Ze bleef echter na mijn vraag even stil en zei toen een beetje afgemeten: weet je, veel mensen vragen hiernaar en vragen dan ook maar gelijk of het door onze Marokkaanse cultuur komt en de moeilijk opvoedbare 3e generatie, die Marokkanen die probleem gedrag vertonen. Maar, zei ze, nu feller, dat is het gewoon niet! Het gedrag dat anders is heeft zoveel andere oorzaken maar zijn achtergrond is daarin niet vanzelfsprekend de oorzaak.
Ik schrok me een hoedje. Want dat had ik helemaal niet met mijn vraag bedoeld. Natuurlijk had ik de hoofddoek gezien van de dame maar ik had geen seconde gedacht aan de Marokkaanse achtergrond van het kind als mogelijke oorzaak van zijn gedrag!
Waar kwam haar uitspraak vandaan? Ik schrok er gewoon van, dat zij dacht dat ik dat dacht!

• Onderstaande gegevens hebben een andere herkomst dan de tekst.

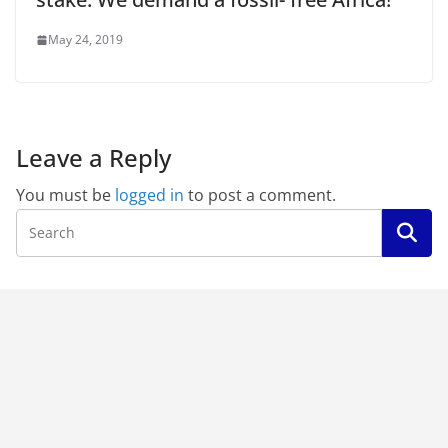
May 24, 2019
Leave a Reply
You must be
logged in
to post a comment.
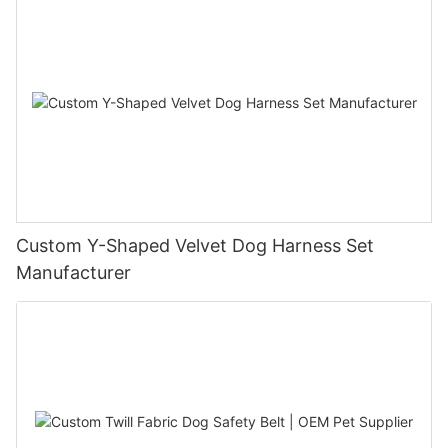
Custom Y-Shaped Velvet Dog Harness Set
Manufacturer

Dus ik sprak mijn schrik uit. Ik zei haar dat ik dat een enorm stigmatiserende en pijnlijke aanname vond en dat ik daar helemaal niet aan had gedacht. Dat ik meer had gedacht aan iets medisch als ADHD of iets dergelijks omdat ik daar ook veel over wist. De dame ging eens ver zitten en zei blij te zijn met mijn schrik en met wat ik zei maar dat veel mensen wel zulke aannames hebben. En dat ze zich zo vaak moest verantwoorden.
Ik kon dat eigenlijk gewoon niet geloven maar eigenlijk toch ook weer wel. Want hoe vaak hoor je niet de verhalen over ZIJ die “anders” zijn. En dat zijn dan nu eens niet degenen met een beperking zoals ze dat in mijn beperkte wereld zijn maar wel de ZIJ met een andere culturele achtergrond.
Met tranen in haar ogen vertelde ze over haar vader die het hier vroeger zo fijn had gehad, toen hij en zijn (oud) landgenoten die naar hier waren gekomen nog op handen werden gedragen omdat ze zo hard werkten. Van toen ze zich nooit hoefden te verantwoorden. Van toen ze nog gewoon gelukkig konden zijn zonder al te veel aannames en vooroordelen.
Het zette mij aan het denken en 1001 vragen kwamen in mij op maar ik kreeg ze niet gesteld. Want daar kwam mijn zonnestraaltje namelijk alweer aan, klaar om naar huis te vertrekken en snel een beetje want hij was moe!
En ik? Ik was door dit mooie en tegelijkertijd verdrietige gesprek mijn vermoeidheid en boosheid helemaal vergeten en dacht in de auto terug naar huis na over mijn kleine zorgen die soms zo groot lijken maar die het vaak gewoon niet zijn.